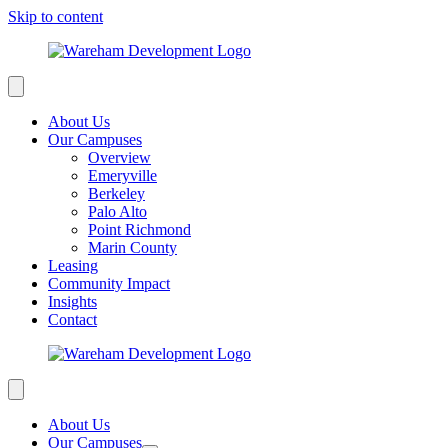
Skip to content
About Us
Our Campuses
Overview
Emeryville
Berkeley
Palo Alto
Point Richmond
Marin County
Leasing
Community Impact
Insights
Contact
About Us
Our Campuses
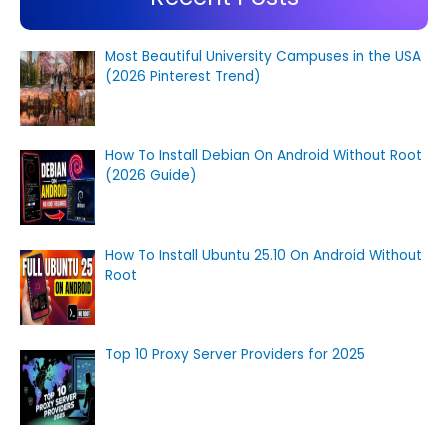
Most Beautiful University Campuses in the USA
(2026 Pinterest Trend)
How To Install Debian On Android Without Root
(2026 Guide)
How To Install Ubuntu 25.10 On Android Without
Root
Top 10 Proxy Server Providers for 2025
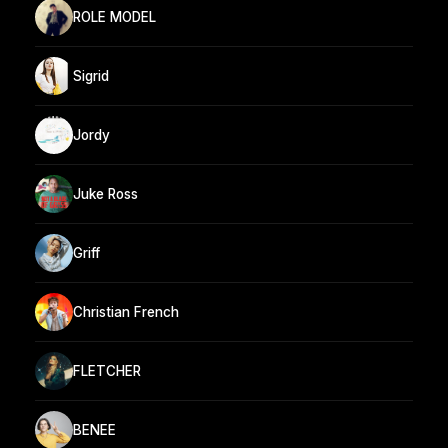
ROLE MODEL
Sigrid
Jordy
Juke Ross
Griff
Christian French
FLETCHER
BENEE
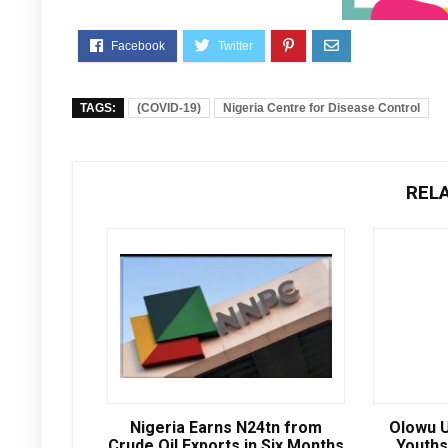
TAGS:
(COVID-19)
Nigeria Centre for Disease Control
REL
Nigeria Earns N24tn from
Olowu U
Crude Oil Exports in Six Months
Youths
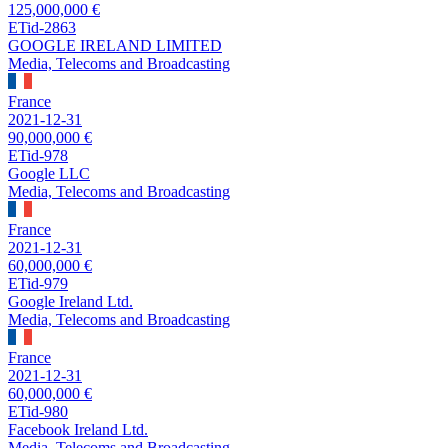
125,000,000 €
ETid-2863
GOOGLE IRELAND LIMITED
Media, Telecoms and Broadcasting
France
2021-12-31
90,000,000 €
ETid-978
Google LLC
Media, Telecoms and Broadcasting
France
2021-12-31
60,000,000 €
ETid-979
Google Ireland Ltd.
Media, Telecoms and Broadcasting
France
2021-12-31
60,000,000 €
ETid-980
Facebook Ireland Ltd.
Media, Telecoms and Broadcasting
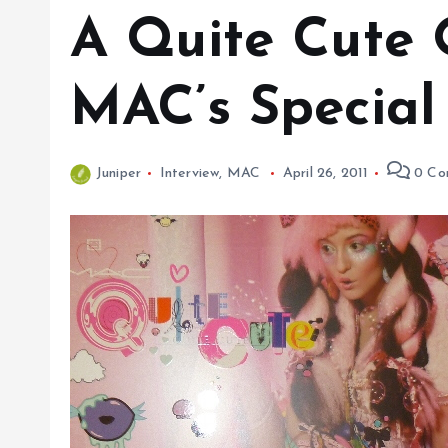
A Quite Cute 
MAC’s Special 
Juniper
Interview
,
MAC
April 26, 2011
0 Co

== == ==

EXERCISE: Leave every image out and retype the entries above word for word.

EXERCISE OUTPUT:
Skip to content
About Us
Our Campuses
Overview
Emeryville
Berkeley
Palo Alto
Point Richmond
Marin County
Leasing
Community Impact
Insights
Contact
About Us
Our Campuses
Most Beautiful University Campuses in the USA
(2026 Pinterest Trend)
How To Install Debian On Android Without Root
(2026 Guide)
How To Install Ubuntu 25.10 On Android Without
Root
Top 10 Proxy Server Providers for 2025
ROLE MODEL
Sigrid
Jordy
Juke Ross
Griff
Christian French
FLETCHER
BENEE
TAGS:
(COVID-19)
Nigeria Centre for Disease Control
REL
Nigeria Earns N24tn from
Olowu U
Crude Oil Exports in Six Months
Youths
125,000,000 €
ETid-2863
GOOGLE IRELAND LIMITED
Media, Telecoms and Broadcasting
France
2021-12-31
90,000,000 €
ETid-978
Google LLC
Media, Telecoms and Broadcasting
France
2021-12-31
60,000,000 €
ETid-979
Google Ireland Ltd.
Media, Telecoms and Broadcasting
France
2021-12-31
60,000,000 €
ETid-980
Facebook Ireland Ltd.
Media, Telecoms and Broadcasting
A Quite Cute 
MAC’s Special 
Juniper
Interview
,
MAC
April 26, 2011
0 Co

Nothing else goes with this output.